→ **Required work**
Check every line of the data and copy the ones where "відміну" appears.
Start of Block
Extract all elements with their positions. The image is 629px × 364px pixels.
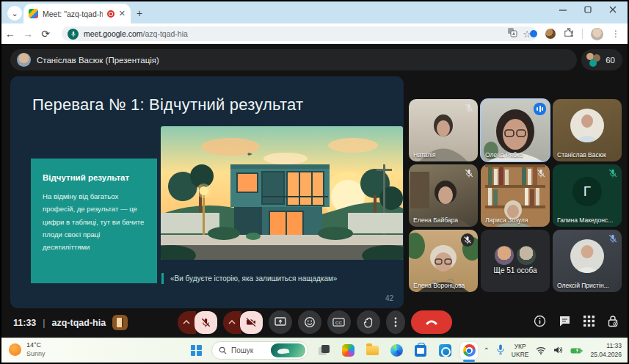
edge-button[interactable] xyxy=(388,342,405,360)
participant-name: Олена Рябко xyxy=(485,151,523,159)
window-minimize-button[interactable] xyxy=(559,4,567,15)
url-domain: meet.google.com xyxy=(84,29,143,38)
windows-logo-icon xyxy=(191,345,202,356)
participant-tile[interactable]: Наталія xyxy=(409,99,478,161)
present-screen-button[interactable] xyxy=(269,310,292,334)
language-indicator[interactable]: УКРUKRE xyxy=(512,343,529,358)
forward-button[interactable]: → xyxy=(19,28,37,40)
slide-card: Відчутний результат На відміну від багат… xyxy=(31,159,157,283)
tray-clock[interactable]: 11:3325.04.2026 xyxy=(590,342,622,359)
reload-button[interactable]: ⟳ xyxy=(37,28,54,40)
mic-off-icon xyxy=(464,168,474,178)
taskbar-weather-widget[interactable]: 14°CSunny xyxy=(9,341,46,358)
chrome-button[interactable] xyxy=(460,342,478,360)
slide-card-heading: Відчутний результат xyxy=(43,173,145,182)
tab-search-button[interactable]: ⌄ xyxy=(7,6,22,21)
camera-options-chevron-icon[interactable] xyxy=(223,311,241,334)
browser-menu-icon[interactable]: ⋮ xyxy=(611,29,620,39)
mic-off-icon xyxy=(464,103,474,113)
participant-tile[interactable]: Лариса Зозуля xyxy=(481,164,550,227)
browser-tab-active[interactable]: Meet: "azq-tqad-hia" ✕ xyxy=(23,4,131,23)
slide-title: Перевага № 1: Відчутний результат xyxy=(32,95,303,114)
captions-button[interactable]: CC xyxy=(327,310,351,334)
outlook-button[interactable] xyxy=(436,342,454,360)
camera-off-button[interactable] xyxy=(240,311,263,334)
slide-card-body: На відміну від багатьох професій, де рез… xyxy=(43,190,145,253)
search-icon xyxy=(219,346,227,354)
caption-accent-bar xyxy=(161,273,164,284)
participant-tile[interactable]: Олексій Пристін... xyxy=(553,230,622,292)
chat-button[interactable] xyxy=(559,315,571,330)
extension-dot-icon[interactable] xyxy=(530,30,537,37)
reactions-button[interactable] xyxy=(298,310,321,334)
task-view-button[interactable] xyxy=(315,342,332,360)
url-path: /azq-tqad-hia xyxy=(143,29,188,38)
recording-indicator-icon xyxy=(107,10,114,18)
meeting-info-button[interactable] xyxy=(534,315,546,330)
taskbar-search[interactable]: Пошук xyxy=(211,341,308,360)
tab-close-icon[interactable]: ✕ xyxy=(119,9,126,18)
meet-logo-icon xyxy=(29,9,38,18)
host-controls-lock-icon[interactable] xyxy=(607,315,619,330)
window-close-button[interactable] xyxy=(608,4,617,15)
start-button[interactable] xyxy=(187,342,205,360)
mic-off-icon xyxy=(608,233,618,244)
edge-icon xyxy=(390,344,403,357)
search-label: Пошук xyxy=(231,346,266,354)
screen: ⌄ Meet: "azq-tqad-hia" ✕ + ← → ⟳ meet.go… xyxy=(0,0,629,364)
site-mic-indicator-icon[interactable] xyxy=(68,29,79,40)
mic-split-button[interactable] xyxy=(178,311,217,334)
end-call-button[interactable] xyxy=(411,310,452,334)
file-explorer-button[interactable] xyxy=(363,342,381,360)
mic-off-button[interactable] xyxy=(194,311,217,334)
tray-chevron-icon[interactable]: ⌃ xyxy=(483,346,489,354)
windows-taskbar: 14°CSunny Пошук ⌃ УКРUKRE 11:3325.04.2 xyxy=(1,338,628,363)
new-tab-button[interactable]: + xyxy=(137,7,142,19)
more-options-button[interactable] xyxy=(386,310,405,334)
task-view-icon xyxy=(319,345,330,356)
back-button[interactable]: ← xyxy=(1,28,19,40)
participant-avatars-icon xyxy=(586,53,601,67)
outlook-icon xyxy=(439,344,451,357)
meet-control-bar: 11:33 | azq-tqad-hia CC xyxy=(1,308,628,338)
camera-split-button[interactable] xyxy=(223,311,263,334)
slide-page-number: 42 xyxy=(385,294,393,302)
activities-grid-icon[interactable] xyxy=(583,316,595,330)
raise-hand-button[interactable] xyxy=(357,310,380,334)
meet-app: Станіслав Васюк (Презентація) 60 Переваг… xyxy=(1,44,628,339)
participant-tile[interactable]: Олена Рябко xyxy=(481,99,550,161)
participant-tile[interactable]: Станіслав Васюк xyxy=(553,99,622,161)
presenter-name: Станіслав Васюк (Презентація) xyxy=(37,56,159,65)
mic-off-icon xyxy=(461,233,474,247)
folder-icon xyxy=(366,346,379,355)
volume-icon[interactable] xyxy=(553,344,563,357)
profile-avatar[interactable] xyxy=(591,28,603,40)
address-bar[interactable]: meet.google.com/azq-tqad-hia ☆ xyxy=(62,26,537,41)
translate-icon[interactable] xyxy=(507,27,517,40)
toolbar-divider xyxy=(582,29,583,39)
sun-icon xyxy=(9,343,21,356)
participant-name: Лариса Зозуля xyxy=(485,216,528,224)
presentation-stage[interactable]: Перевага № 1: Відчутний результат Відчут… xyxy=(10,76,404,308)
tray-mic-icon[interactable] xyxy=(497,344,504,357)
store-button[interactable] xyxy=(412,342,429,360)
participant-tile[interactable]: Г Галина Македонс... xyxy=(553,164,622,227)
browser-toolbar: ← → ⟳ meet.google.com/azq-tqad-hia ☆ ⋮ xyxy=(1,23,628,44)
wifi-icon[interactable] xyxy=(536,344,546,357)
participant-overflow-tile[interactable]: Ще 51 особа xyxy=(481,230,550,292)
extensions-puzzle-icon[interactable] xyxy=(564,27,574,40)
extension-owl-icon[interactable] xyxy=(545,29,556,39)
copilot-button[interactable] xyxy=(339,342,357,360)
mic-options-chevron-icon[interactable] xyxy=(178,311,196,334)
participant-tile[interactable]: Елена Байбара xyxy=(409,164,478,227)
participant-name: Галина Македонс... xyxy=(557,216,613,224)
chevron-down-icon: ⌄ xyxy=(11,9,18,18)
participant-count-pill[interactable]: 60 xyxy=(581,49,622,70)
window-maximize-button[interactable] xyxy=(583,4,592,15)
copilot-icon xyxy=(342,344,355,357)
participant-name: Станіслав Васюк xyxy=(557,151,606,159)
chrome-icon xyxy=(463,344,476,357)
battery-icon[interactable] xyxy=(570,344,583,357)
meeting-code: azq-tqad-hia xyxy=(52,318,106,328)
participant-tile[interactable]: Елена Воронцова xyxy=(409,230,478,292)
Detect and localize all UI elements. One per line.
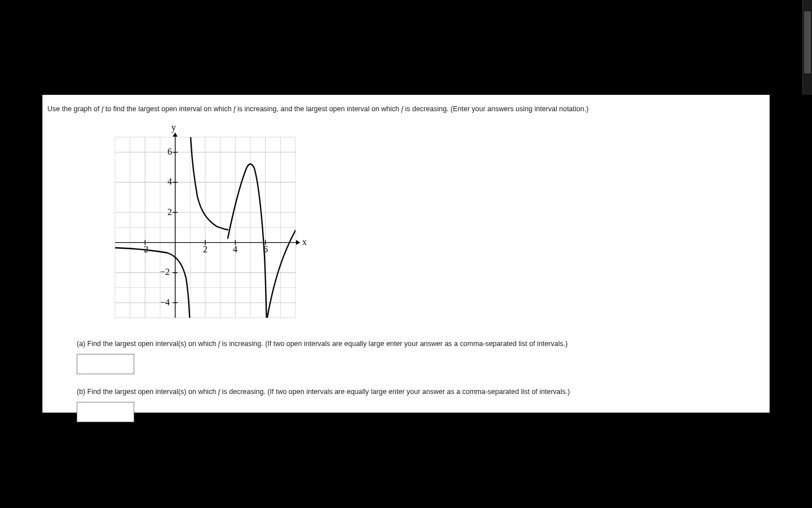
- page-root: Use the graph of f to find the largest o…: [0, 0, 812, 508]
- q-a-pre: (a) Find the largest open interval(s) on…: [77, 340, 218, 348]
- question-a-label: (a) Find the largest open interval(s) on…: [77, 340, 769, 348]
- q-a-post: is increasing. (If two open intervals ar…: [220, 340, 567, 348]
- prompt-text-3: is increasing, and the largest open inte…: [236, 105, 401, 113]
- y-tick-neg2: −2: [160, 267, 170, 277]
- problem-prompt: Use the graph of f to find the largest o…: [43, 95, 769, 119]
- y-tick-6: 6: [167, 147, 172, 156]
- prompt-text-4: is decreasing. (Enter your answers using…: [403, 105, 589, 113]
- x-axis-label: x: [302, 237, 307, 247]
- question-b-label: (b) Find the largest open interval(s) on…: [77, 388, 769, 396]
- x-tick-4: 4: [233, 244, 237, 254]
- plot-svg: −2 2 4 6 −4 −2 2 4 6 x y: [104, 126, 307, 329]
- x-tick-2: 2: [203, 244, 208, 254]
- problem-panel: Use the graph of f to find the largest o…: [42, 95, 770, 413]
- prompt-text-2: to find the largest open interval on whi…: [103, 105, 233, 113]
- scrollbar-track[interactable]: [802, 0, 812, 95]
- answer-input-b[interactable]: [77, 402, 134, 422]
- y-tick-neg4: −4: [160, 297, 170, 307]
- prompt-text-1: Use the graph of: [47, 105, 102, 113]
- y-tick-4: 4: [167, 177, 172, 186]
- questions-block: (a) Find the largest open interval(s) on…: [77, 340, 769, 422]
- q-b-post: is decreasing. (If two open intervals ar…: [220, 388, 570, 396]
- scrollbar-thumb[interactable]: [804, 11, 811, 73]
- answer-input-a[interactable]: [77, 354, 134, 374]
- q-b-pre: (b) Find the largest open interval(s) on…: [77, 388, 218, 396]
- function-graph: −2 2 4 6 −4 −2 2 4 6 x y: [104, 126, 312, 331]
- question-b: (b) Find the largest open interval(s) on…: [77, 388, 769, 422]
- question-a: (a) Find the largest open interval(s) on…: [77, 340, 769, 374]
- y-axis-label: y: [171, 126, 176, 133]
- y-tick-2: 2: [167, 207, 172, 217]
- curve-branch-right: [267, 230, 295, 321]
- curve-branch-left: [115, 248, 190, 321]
End of Block
→ **Answer to this task**
slide-card: Відчутний результат На відміну від багат… xyxy=(31,159,157,283)
slide-card-body: На відміну від багатьох професій, де рез… xyxy=(43,190,145,253)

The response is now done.